The plan for the Vegas Golden Knights was simple to the point of being fool-proof — draft a team of valuable, moveable assets that can be traded at some point this season.
In more complicated terms, a team designed to accumulate the maximum number of picks and prospects possible to add to those which had essentially been extorted from the NHL’s other 30 teams in exchange for passing over their more valuable assets during the expansion draft process.
You know, the whole playoffs in three. Cup in six mantra.
The Hockey Gods seemed to smile on the plan when, as though written by the pen of destiny itself, it became evident that the presumptive top pick in the 2018 draft would be the kind of talent so rare, so singular, that the words “can’t-miss” seemed as if they were imagined with them in mind. A franchise-making defenseman.
You can count the true No. 1 defensemen on your hands and feet with some toes left over. I got to 12 before I found myself listing guys who play as their team’s No. 1 but are more suited to the role of No. 2.
The 6-foot Swedish-born defender is the kind of player on the back end that general managers hope desperately to find. He’s an immensely skilled, smooth-skating, two-way defenseman who can play physical, has the size to do so, can rush the puck up the ice and be trusted in his own end.
He has already drawn comparisons to Erik Karlsson.
What a year to be the league’s worst team and, as a result of such futility, have the best odds of winning the draft lottery and selecting this kind of player.
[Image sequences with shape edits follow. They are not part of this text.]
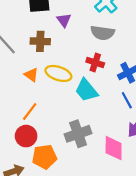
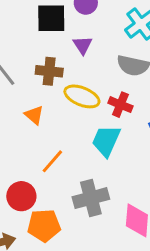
yellow ellipse: (58, 73) -> (82, 96), moved
cyan trapezoid: (86, 90) -> (106, 141), turned 60
orange line: (30, 111) -> (52, 161), moved

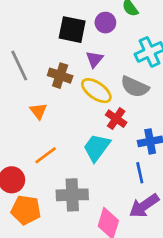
yellow ellipse: (82, 96) -> (96, 91), moved

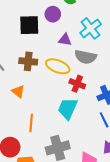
purple triangle: (94, 59) -> (65, 40), moved, turned -48
orange line: (46, 155) -> (31, 123), turned -36

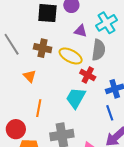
gray semicircle: (86, 57) -> (99, 50), turned -100

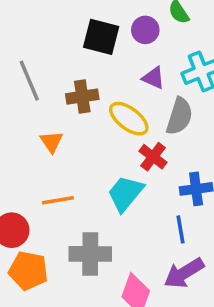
brown cross: (43, 48) -> (82, 97), turned -30
orange line: (39, 108) -> (58, 200), turned 60

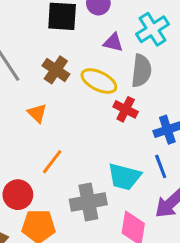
brown cross: (82, 97) -> (56, 70), turned -36
cyan trapezoid: (125, 193) -> (124, 177), moved, turned -104
orange line: (58, 200) -> (52, 162), turned -32

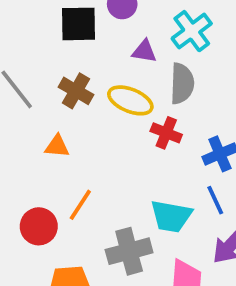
orange triangle: (37, 113) -> (57, 146), turned -35
red circle: (18, 195) -> (39, 226), moved

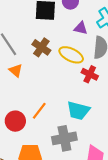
orange triangle: (57, 146) -> (16, 70), moved, turned 32
cyan trapezoid: (171, 216) -> (78, 111), moved

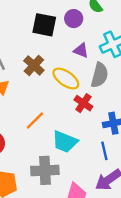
orange line: (39, 111) -> (35, 120), moved

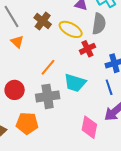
red cross: (83, 103) -> (87, 49), turned 35
gray cross: (45, 170) -> (48, 96), moved

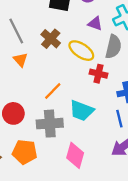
red cross: (87, 49) -> (99, 74), turned 35
pink diamond: (89, 127) -> (75, 155), moved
The Erik Brannstrom-Dahlin pairing was salivating.
Now, of course the worst team is no longer guaranteed such fruitful endeavors. The Colorado Avalanche, who were shockingly bad to the level of perhaps deserving to be relegated from the league, wound up with the fourth overall selection as they were leapfrogged by Philadelphia, New Jersey, and the Dallas Stars. But, surely that couldn’t happen again ... could it?
Well, I mean, the Edmonton Oilers are bad this year and they simply do not lose draft lotteries. That said, they traded Taylor Hall.
Officially adding "NHL lottery ball specialist" to my hockey resume.— Taylor Hall (@hallsy09) April 30, 2017
Dahlin would become a Golden Knight. Everybody knew it. There was no chance the team would not finish at the bottom of the league standings and, one way or another, end up with the top pick. It was, as I’ve said, destiny.
The plan continued to unfold after the expansion draft. The Golden Knights traded Marc Methot, Trevor van Riemsdyk, and David Schlemko, acquired some picks in the process, and thoughts of what players like James Neal and David Perron would garner in return danced around the heads of the Golden Knight fans.
Then, the inconceivable happened.
The season started. Hockey was played and the Golden Knights didn’t lose. Then more games were played and the sweet Golden Knights still didn’t lose. Before anyone knew it, what had started as a fun little hot streak to start the season quickly became the trend of the season as Vegas defeated team after team.
And not just the bad ones. Not simply the Arizonas and Buffalos of the League, but the bubble teams, and the contenders, and the Cup favourites. From Chicago to St. Louis, Nashville to Tampa Bay, all who faced the Vegas Golden Knights, fell, especially at T-Mobile Arena.
As of Jan. 7, the Golden Knights are 14-5-1 against teams projected to make the playoffs. They are 17-2-1 at home and 29-10-2 overall. They sit atop the Pacific Division, the Western Conference and are three points back of Tampa for the NHL’s top spot, with a game in hand.
This team, despite intentions, despite the analysis and doubts surrounding the roster when it was assembled, despite my dreams of a Dahlin-Brannstrom pairing in Vegas, is a good team. A great team, even.
The Vegas Golden Knights are simply too good to get the No. 1 pick. The dream of what was once lovely has now died, and that seems to be fine.
Destiny, it seems, has bigger plans in store for the Golden Knights (or far more cruel plans depending on how things play out...) and so we here at Knights On Ice say goodbye to the dream of Rasmus Dahlin.
But, also hello to the window that has opened before the Golden Knights to compete right away and, barring some incredibly mismanagement, for long into the future.
Godspeed, Dahlin ... and please end up in the Eastern Conference.